Well and so. A year has gone by since I began writing of my weight loss for weirdos exploits and I thought I would report back with my results.
I am now one pound heavier than I was when I started.
A lot of great things have happened in the past year. I traveled to Iceland! I hosted my second Death Cafe! Several friends have asked me to participate in fun projects! And some not-so-great things happened. My grandfather passed, making our small family even smaller. Care for my grandmother has consumed me, and in providing this care I missed out on what may have been a once in a lifetime opportunity to attend a family reunion in the Midwest, and a chance to meet some relatives I didn’t even know that I had.

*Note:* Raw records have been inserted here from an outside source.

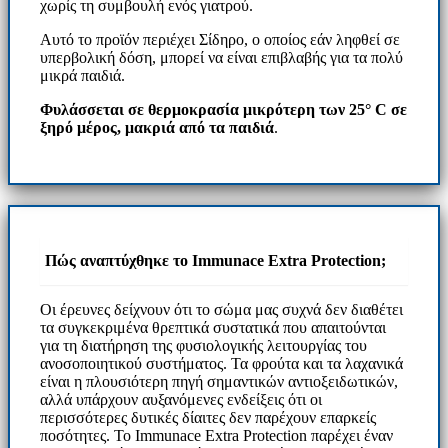
χωρίς τη συμβουλή ενός γιατρού.
Αυτό το προϊόν περιέχει Σίδηρο, ο οποίος εάν ληφθεί σε
υπερβολική δόση, μπορεί να είναι επιβλαβής για τα πολύ
μικρά παιδιά.
Φυλάσσεται σε θερμοκρασία μικρότερη των 25°
C
σε
ξηρό μέρος, μακριά από τα παιδιά
.
Πώς αναπτύχθηκε το Immunace Extra Protection;
Οι έρευνες δείχνουν ότι το σώμα μας συχνά δεν διαθέτει
τα συγκεκριμένα θρεπτικά συστατικά που απαιτούνται
για τη διατήρηση της φυσιολογικής λειτουργίας του
ανοσοποιητικού συστήματος. Τα φρούτα και τα λαχανικά
είναι η πλουσιότερη πηγή σημαντικών αντιοξειδωτικών,
αλλά υπάρχουν αυξανόμενες ενδείξεις ότι οι
περισσότερες δυτικές δίαιτες δεν παρέχουν επαρκείς
ποσότητες. Το Immunace Extra Protection παρέχει έναν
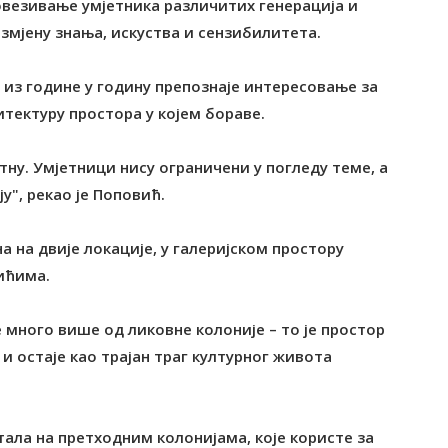
овезивање умјетника различитих генерација и
змјену знања, искуства и сензибилитета.
 из године у годину препознаје интересовање за
итектуру простора у којем бораве.
атну. Умјетници нису ограничени у погледу теме, а
у", рекао је Поповић.
 на двије локације, у галеријском простору
ићима.
је много више од ликовне колоније – то је простор
 и остаје као трајан траг културног живота
астала на претходним колонијама, које користе за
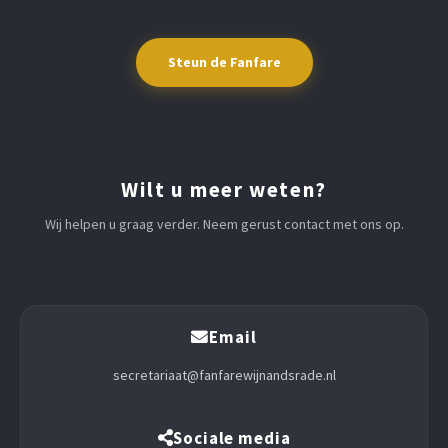
Steun de Fanfare
Wilt u meer weten?
Wij helpen u graag verder. Neem gerust contact met ons op.
Email
secretariaat@fanfarewijnandsrade.nl
Sociale media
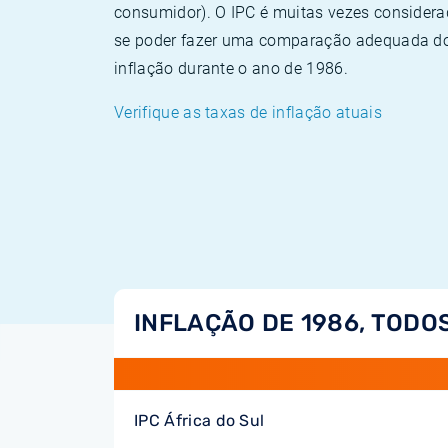
consumidor). O IPC é muitas vezes consider
se poder fazer uma comparação adequada dos
inflação durante o ano de 1986.
Verifique as taxas de inflação atuais
INFLAÇÃO DE 1986, TODO
IPC África do Sul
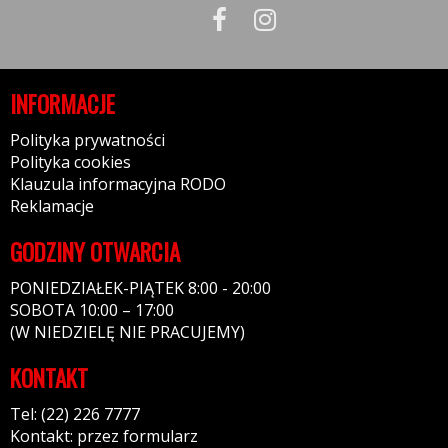
INFORMACJE
Polityka prywatności
Polityka cookies
Klauzula informacyjna RODO
Reklamacje
GODZINY OTWARCIA
PONIEDZIAŁEK-PIĄTEK 8:00 - 20:00
SOBOTA 10:00 – 17:00
(W NIEDZIELĘ NIE PRACUJEMY)
KONTAKT
Tel: (22) 226 7777
Kontakt: przez formularz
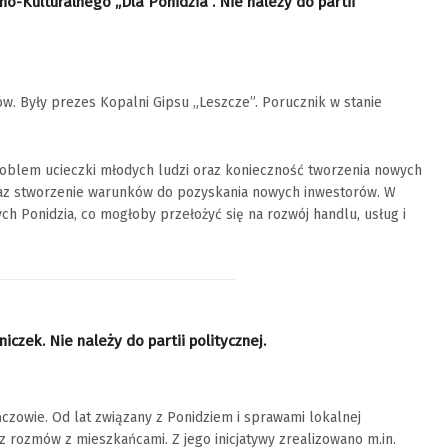
-Kulturalnego „Dla Ponidzia”. Nie należy do partii
w. Były prezes Kopalni Gipsu „Leszcze”. Porucznik w stanie
oblem ucieczki młodych ludzi oraz konieczność tworzenia nowych
raz stworzenie warunków do pozyskania nowych inwestorów. W
 Ponidzia, co mogłoby przełożyć się na rozwój handlu, usług i
zek. Nie należy do partii politycznej.
czowie. Od lat związany z Ponidziem i sprawami lokalnej
 rozmów z mieszkańcami. Z jego inicjatywy zrealizowano m.in.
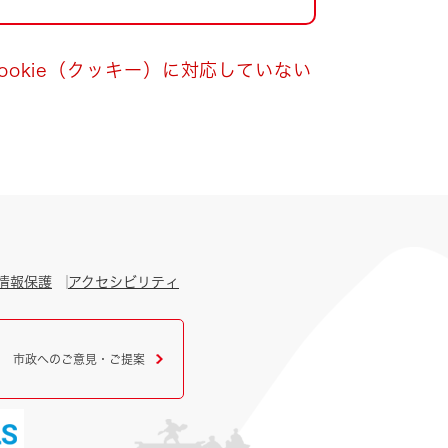
okie（クッキー）に対応していない
情報保護
アクセシビリティ
市政へのご意見・ご提案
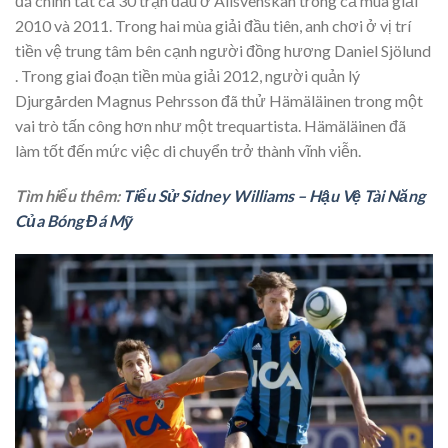
đá chính tất cả 30 trận đấu ở Allsvenskan trong cả mùa giải
2010 và 2011. Trong hai mùa giải đầu tiên, anh chơi ở vị trí
tiền vệ trung tâm bên cạnh người đồng hương Daniel Sjölund
. Trong giai đoạn tiền mùa giải 2012, người quản lý
Djurgården Magnus Pehrsson đã thử Hämäläinen trong một
vai trò tấn công hơn như một trequartista. Hämäläinen đã
làm tốt đến mức việc di chuyển trở thành vĩnh viễn.
Tìm hiểu thêm:
Tiểu Sử Sidney Williams – Hậu Vệ Tài Năng
Của Bóng Đá Mỹ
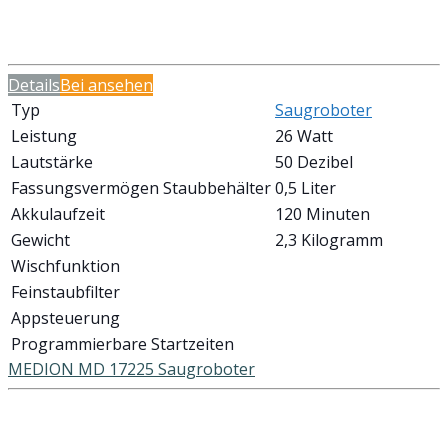
Details
Bei
ansehen
Typ
Saugroboter
Leistung
26 Watt
Lautstärke
50 Dezibel
Fassungsvermögen Staubbehälter
0,5 Liter
Akkulaufzeit
120 Minuten
Gewicht
2,3 Kilogramm
Wischfunktion
Feinstaubfilter
Appsteuerung
Programmierbare Startzeiten
MEDION MD 17225 Saugroboter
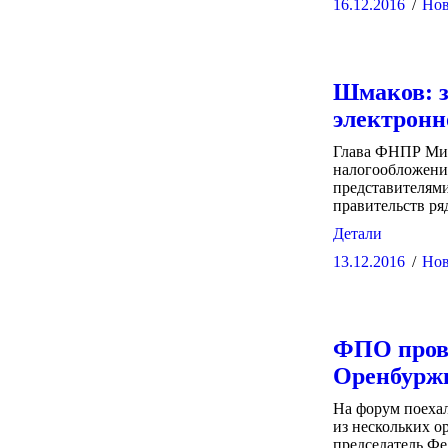
16.12.2016
Нов
Шмаков: з
электронн
Глава ФНПР Мих
налогообложения
представителям
правительств ря
Детали
13.12.2016
Нов
ФПО прово
Оренбуржь
На форум поеха
из нескольких о
председатель Ф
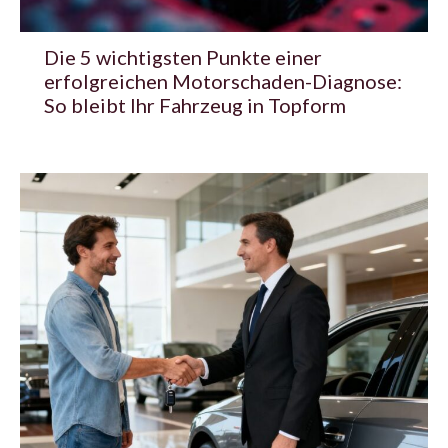
Die 5 wichtigsten Punkte einer
erfolgreichen Motorschaden-Diagnose:
So bleibt Ihr Fahrzeug in Topform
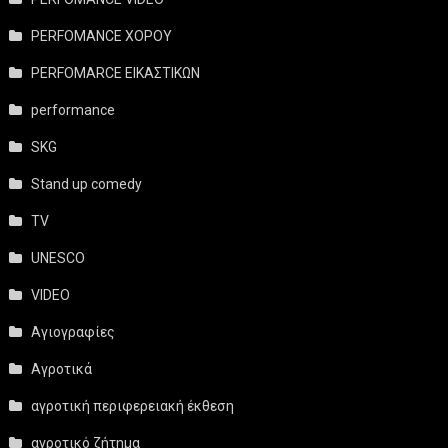
PERFOMANCE ΧΟΡΟΥ
PERFOMARCE ΕΙΚΑΣΤΙΚΩΝ
performance
SKG
Stand up comedy
TV
UNESCO
VIDEO
Αγιογραφίες
Αγροτικά
αγροτική περιφερειακή έκθεση
αγροτικό ζήτημα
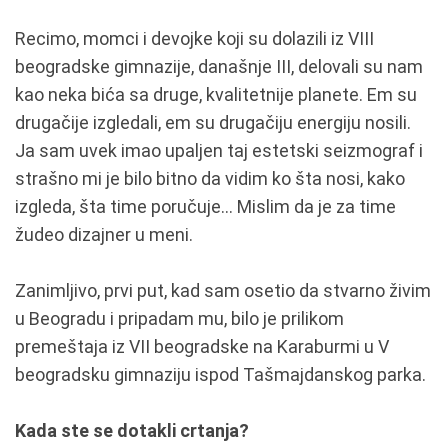
Recimo, momci i devojke koji su dolazili iz VIII
beogradske gimnazije, današnje III, delovali su nam
kao neka bića sa druge, kvalitetnije planete. Em su
drugačije izgledali, em su drugačiju energiju nosili.
Ja sam uvek imao upaljen taj estetski seizmograf i
strašno mi je bilo bitno da vidim ko šta nosi, kako
izgleda, šta time poručuje… Mislim da je za time
žudeo dizajner u meni.
Zanimljivo, prvi put, kad sam osetio da stvarno živim
u Beogradu i pripadam mu, bilo je prilikom
premeštaja iz VII beogradske na Karaburmi u V
beogradsku gimnaziju ispod Tašmajdanskog parka.
Kada ste se dotakli crtanja?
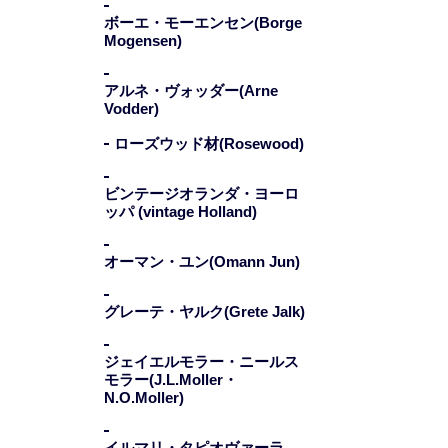
ボーエ・モーエンセン(Borge
Mogensen)
アルネ・ヴォッダー(Arne
Vodder)
ローズウッド材(Rosewood)
ビンテージオランダ・ヨーロ
ッパ (vintage Holland)
オーマン・ユン(Omann Jun)
グレーテ・ヤルク(Grete Jalk)
ジェイエルモラー・ニールス
モラー(J.L.Moller・
N.O.Moller)
イルマリ・タピオヴァーラ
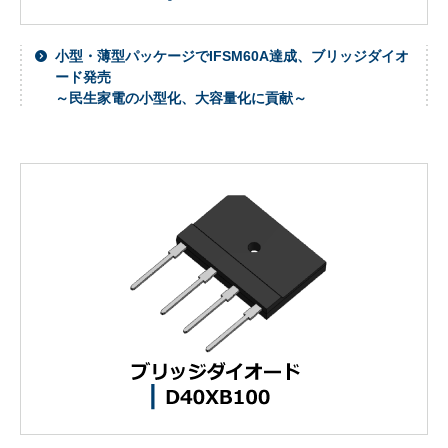
小型・薄型パッケージでIFSM60A達成、ブリッジダイオ
ード発売
～民生家電の小型化、大容量化に貢献～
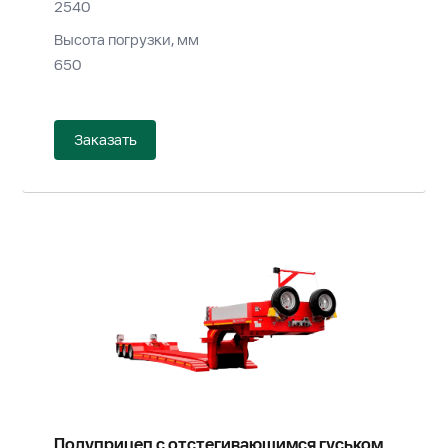
2540
Высота погрузки, мм
650
Заказать
Полуприцеп с отстегивающимся гуськом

As is the way sometimes, right now it feels like the bad outweighs the good, and emotionally that’s weighing on me quite heavily. Physically, all of the weight I have not lost (and the little I lost but gained back) is weighing on me as well. All of this weight is no small burden and it’s making me pretty glum.
What have I done about it? Well, I stepped on the scale, for one. That was rather terrifying, but I guess you have to know what you’re working with, right? So, now we are starting all over again, I suppose.
I’ve got so much on my plate right now – pardon the pun – that I almost don’t even care what happens with my weight and with my health, and I certainly don’t care to dwell on it. I guess I could make a list of all of the things I’m going to do or not going to do, but that’s of interest to no one but me and to be truthful, it doesn’t even interest me that much.
I went for a walk last night. I will go for another walk tonight. I will probably do it again tomorrow. I have been walking for exercise since I was eleven years old, and it’s what I know how do to. I don’t believe I am going to make myself crazy about it right now. I am going to walk every night this week, and we will see what things look like next week.
Not much of a report, is it? Well, that’s just the way things go. In the meantime, I don’t look too awful in this dress, so I’m not going to cry about it.
Let us not be the lady in red in "Aerobic Horror" - zoned out and unaware of our own (damned-but-still-smokin') bods. Instead, let's be the lady in green - giving the world a playful side-eye, and not caring overmuch about perfect form. Look! We're working out in a hellscape surrounded by ghouls with horrible posture!
haha, this is the best comment ever.
and as for you, mlle ghoul, you look as stunning as ever but i know that the struggle is very real. i'm also creeping creeping upwards, barely holding it together, every day its so hard to not just say fuckitallgoddamnitgivemecake, especially when there are the big sads to compete with. taking any step at all is powerful, so be proud of yourself. i am.